Until now, that is; until this phase of American history that has more of the maelstrom than the watershed about it. War is folly? Many Baby Boomers thought so in their youth, before some wave of feminism came along and diverted them to the cause of getting women involved in the bombing and strafing. Today, the hill of equal opportunity having been taken, war itself is in vogue with the youthful Left. One factor is that Ukraine, with the West at its back, is now fighting a war for national survival against a rapacious Vladimir V. Putin. Another is that Putin shares a space in many American minds with Donald Trump. Yet another is that the working-class segment of Trump’s base, grievously versed in the concept of a rich man's war and a poor man's fight, has already made the anti-war position its own. To adopt a sanguine view of war, then, is to join in the great struggle against a Trumpist-Putinist Axis. The justice of Ukraine's particular struggle provides moral cover for doing what one wants to do anyway. Support for that struggle and for America's part in it, which ought to be arrived at after a journey of sorrow, becomes a snap. Look at the reader comments in The New York Times during 2022 and see all the heroes jumping aboard polemical trains to the front.

"Love is the answer" and "We're all brothers and sisters" have gone the same way in related handbaskets. Maniacal partisanship has put agape out of mortal reach for those concerned, while the biological essentialism of current leftist thought (barely matched by right-wing bigotry) has made the notion of "all brothers and sisters" downright heretical.

Biological essentialism, in turn, is teetering on the brink of its own sub-maelstrom.

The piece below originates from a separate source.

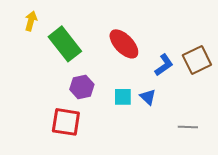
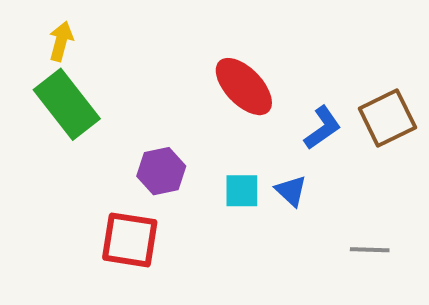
green rectangle: (65, 44) -> (67, 104), moved

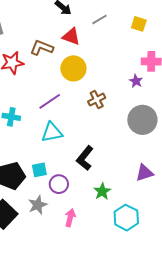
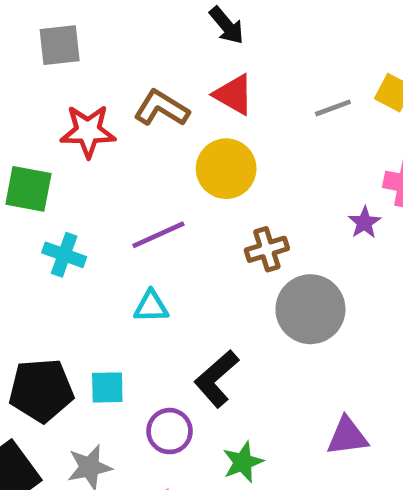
gray line: (100, 19) -> (333, 108), moved
gray circle: (142, 120) -> (310, 309), moved
cyan triangle: (52, 132) -> (151, 306), size x0.7
purple circle: (59, 184) -> (170, 431), moved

Only a few years ago, "toxic masculinity" was a veritable Homeric epithet in progressive discourse, so well was it understood that the human race consisted of good, wise, cooperative females and bad, doltish, self-seeking males. But even as hard-core feminist writers were busily turning the adjectives into money, someone was making off with the nouns. It seems in retrospect as if there had been one morning when they awoke to find their cash cows and bulls gone, but of course it didn't really happen overnight. It happened just slowly enough for some feminists to remark that a transsexual (hereinafter transgender) person who had changed from male to female was not a real woman; but those feminists were already on the wrong side of history. Before much longer, room will have to be found on the wrong side of history for those who assert that a transgender woman is, too, a real woman. Though their time has not yet passed, it has entered a state of incoherence as radical progressives call upon each other to deny that binary sexuality has any basis in fact. It's impossible to be a real woman if womanhood is make-believe.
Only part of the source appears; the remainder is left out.